# Spacy dataset creation

This notebook takes train and test  datasets (of type `List[InputSample]`)
and transforms them into two structures consumed by Spacy:
1. Spacy JSON (see https://spacy.io/api/annotation#json-input)
2. Spacy Pickle files (of structure `[(full_text,"entities":[(start, end, type),(...))]`.  
See more details here: https://spacy.io/api/annotation#json-input)

JSON is used for Spacy's CLI trainer. 
Pickle is used for fine-tuning using the logic in [../models/spacy_retrain.py](../models/spacy_retrain.py)

In [1]:
from presidio_evaluator.data_generator import read_synth_dataset
%reload_ext autoreload

In [2]:
synth_train = read_synth_dataset('../../data/synth_train.json')
conll_train = read_synth_dataset('../../data/conll_train.json')
ontonotes_train = read_synth_dataset('../../data/ontonotes_train.json')

In [3]:
train_samples = conll_train + ontonotes_train # + synth_train  

In [4]:
synth_val = read_synth_dataset('../../data/synth_val.json')
conll_val = read_synth_dataset('../../data/conll_val.json')
ontonotes_val = read_synth_dataset('../../data/ontonotes_val.json')

In [5]:
val_samples = conll_val + ontonotes_val

In [6]:
synth_test = read_synth_dataset('../../data/synth_test.json')
conll_test = read_synth_dataset('../../data/conll_test.json')
ontonotes_test = read_synth_dataset('../../data/ontonotes_test.json')

In [7]:
test_samples = conll_test + ontonotes_test # + synth_test 

In [9]:
print("Read train {} samples".format(len(train_samples)))
print("Read val {} samples".format(len(val_samples)))
print("Read test {} samples".format(len(test_samples)))

Read train 13026 samples
Read val 4049 samples
Read test 3989 samples


For training, keep only sentences with entities:

In [10]:
train_tagged = [sample for sample in train_samples if len(sample.spans)>0]
print("Kept {} samples after removal of non-tagged samples".format(len(train_tagged)))

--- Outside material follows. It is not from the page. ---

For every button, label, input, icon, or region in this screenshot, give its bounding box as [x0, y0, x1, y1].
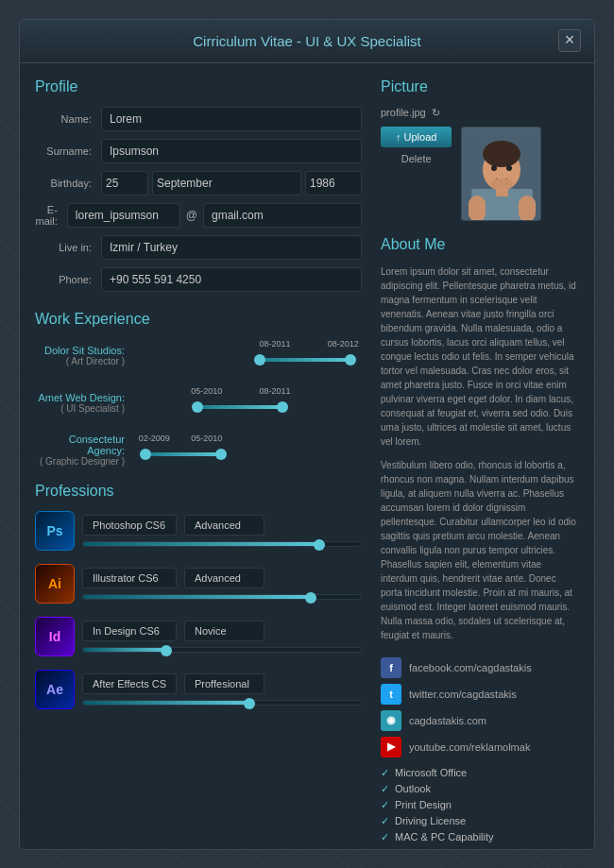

Kept 6773 samples after removal of non-tagged samples


Evaluate training set's entities

In [11]:
print("Entities found in training set:")
entities = []
for sample in train_tagged:
    entities.extend([tag for tag in sample.tags])
set(entities)

Entities found in training set:


{'B-LOCATION',
 'B-MALE_TITLE',
 'B-NATIONALITY',
 'B-NATION_MAN',
 'B-NATION_PLURAL',
 'B-ORGANIZATION',
 'B-PERSON',
 'I-LOCATION',
 'I-NATIONALITY',
 'I-NATION_PLURAL',
 'I-ORGANIZATION',
 'I-PERSON',
 'L-LOCATION',
 'L-MALE_TITLE',
 'L-NATIONALITY',
 'L-NATION_MAN',
 'L-NATION_PLURAL',
 'L-ORGANIZATION',
 'L-PERSON',
 'O',
 'U-FEMALE_TITLE',
 'U-LOCATION',
 'U-MALE_TITLE',
 'U-NATIONALITY',
 'U-NATION_MAN',
 'U-NATION_PLURAL',
 'U-ORGANIZATION',
 'U-PERSON'}

Create Spacy dataset (option 2)

In [12]:
from presidio_evaluator import InputSample
import pickle

spacy_train = InputSample.create_spacy_dataset(train_tagged)


In [13]:
entities_spacy = [x[1]['entities'] for x in spacy_train]
entities_spacy
entities_spacy_flat = []
for samp in entities_spacy:
    for ent in samp:
        entities_spacy_flat.append(ent[2])
set(entities_spacy_flat)

{'GPE', 'O', 'ORG', 'PERSON'}

Create Spacy dataset (option 1: JSON)

In [14]:
from presidio_evaluator import InputSample
spacy_train_json = InputSample.create_spacy_json(train_tagged)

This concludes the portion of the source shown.